Youngsters more likely to plead guilty to crimes they did not commit: study
Teenagers are more likely to plead guilty to crimes they did not commit because they are less able to make mature decisions, a study has found.
Researchers from the University of Exeter in the UK have called for major changes to the criminal justice system after finding innocent younger people are far more likely admit to offenses, even when innocent, than adults. They said teenagers should not be allowed to make deals where they face a lesser charge in return for pleading guilty.
According to the study, published in the journal Psychology, Public Policy, and Law, young people are more likely to be enticed by these deals and take what they see as an advantageous offer even when they have done nothing wrong. "It is important to ensure the people accused of crimes have the capacity and freedom to make sensible decisions about whether to plead guilty," said Rebecca Helm.
"Where systems allow defendants to receive a reduced sentence or charge by pleading guilty they need to ensure that defendants are suitably developed to make such decisions and that they have the necessary levels of understanding, reasoning, and appreciation," Helm said. For the study, 149 adolescents were recruited from high schools and middle schools, 200 students were recruited from Cornell University in the US, and 187 adults from across America.
The participants were given the same hypothetical situation in which they were asked to indicate the decisions they would make if accused of a crime. They were either asked to imagine they were guilty or not guilty of the crime and were told the approximate likelihood of conviction at trial and the reductions that could be gained by pleading guilty as opposed to being convicted at trial.

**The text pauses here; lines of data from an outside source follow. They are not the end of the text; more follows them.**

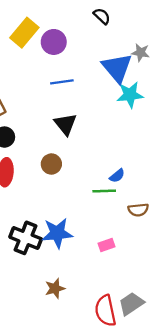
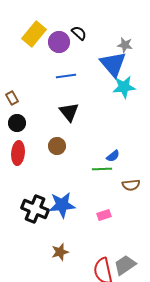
black semicircle: (102, 16) -> (79, 33), moved
gray star: (141, 53) -> (125, 45), moved

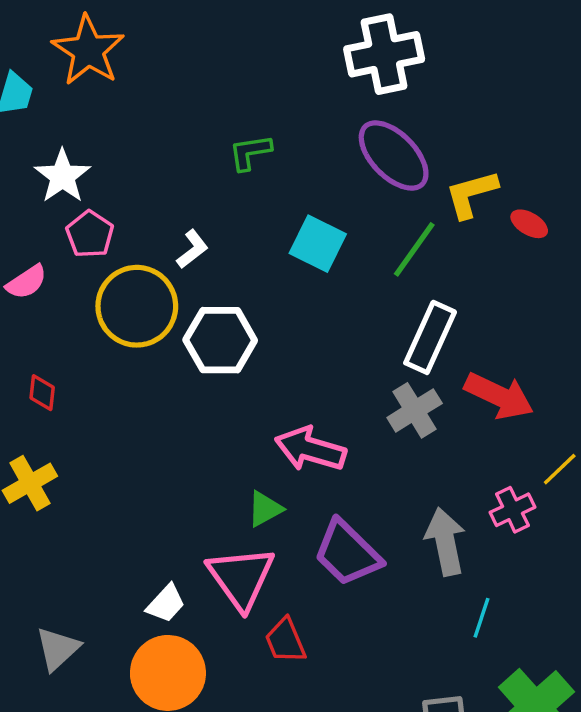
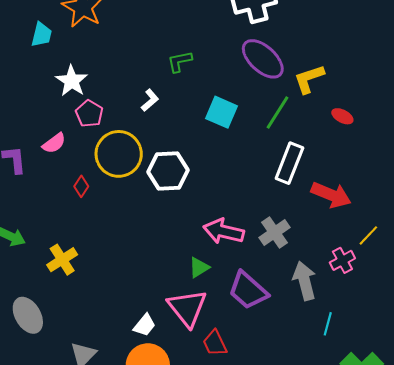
red ellipse: (529, 224) -> (342, 116), moved
white L-shape: (192, 249) -> (150, 100), moved
red diamond: (42, 393) -> (81, 186), moved, turned 30
gray cross: (415, 410) -> (275, 233), moved

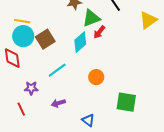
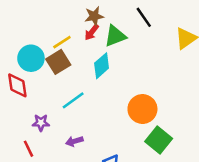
yellow line: (22, 21) -> (62, 42), moved, turned -42
red arrow: (99, 32) -> (92, 32), moved
orange circle: (96, 77) -> (142, 109), moved, size x1.5
green square: (126, 102) -> (159, 140), turned 30

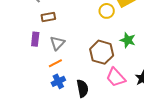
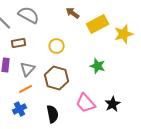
yellow circle: (107, 11) -> (57, 46), moved
brown hexagon: (102, 52) -> (57, 78), moved
blue cross: (58, 81) -> (20, 109), moved

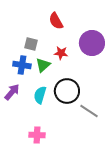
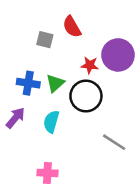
gray square: (31, 44) -> (45, 40), moved
red star: (61, 53) -> (90, 65), moved
black circle: (67, 91) -> (86, 96), moved

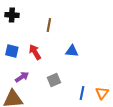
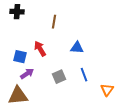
blue square: (12, 51) -> (20, 57), moved
blue line: (82, 93) -> (84, 75), moved, turned -32

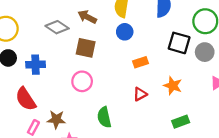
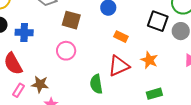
orange rectangle: (140, 62) -> (121, 37), turned 40
red triangle: (140, 94) -> (119, 66), size x1.6
green semicircle: (104, 117) -> (96, 84), moved

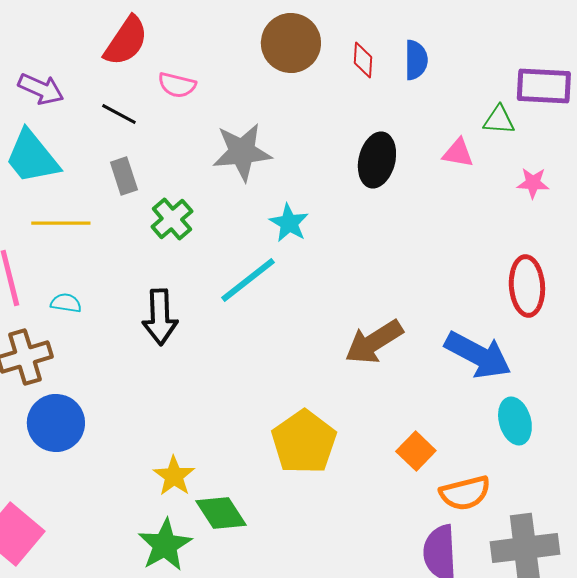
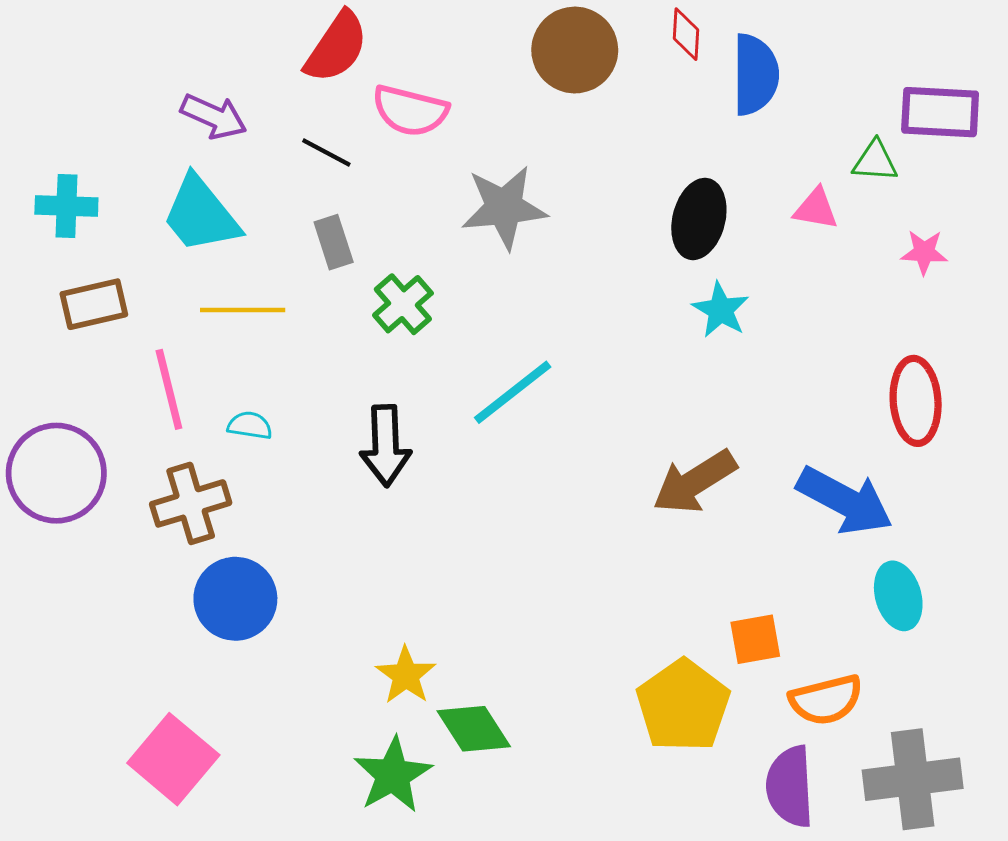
red diamond: (363, 60) -> (686, 34), moved
blue semicircle: (416, 60) -> (755, 75), size x1.4
pink semicircle: (177, 85) -> (410, 111), size x1.4
cyan star: (289, 223) -> (721, 310), moved
yellow pentagon: (304, 442) -> (683, 706), moved
orange square: (416, 451) -> (755, 639), turned 36

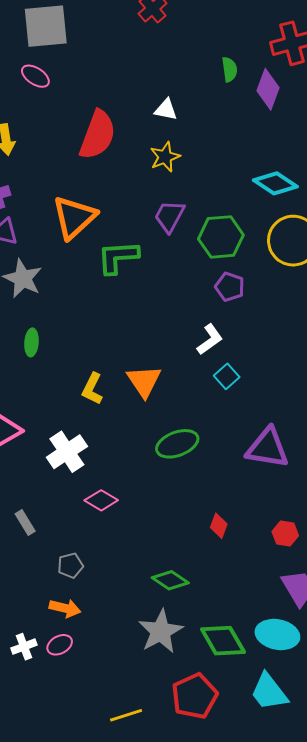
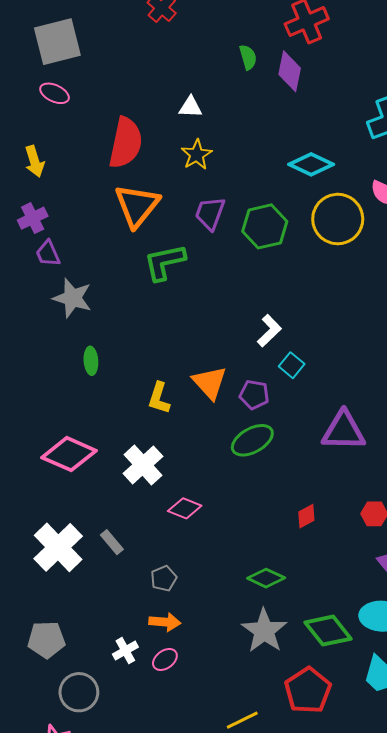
orange triangle: (74, 217) -> (137, 206), moved
purple pentagon: (230, 287) -> (254, 395), moved
red diamond: (219, 526) -> (306, 516), turned 50
white cross: (24, 647) -> (125, 651), moved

The study found that as people become older, those who are innocent are less likely to plead guilty. Innocent teenagers indicated that they would plead guilty in roughly one-third of cases, while innocent adults indicated that they would plead guilty in just 18 percent of cases.
The researchers found that teenagers were significantly less influenced in their decision-making by whether they were guilty or innocent than adults were. The results also suggested that adolescents are making decisions that do not reflect their values and preferences, including those relating to admitting guilt when innocent, due to developmental immaturity.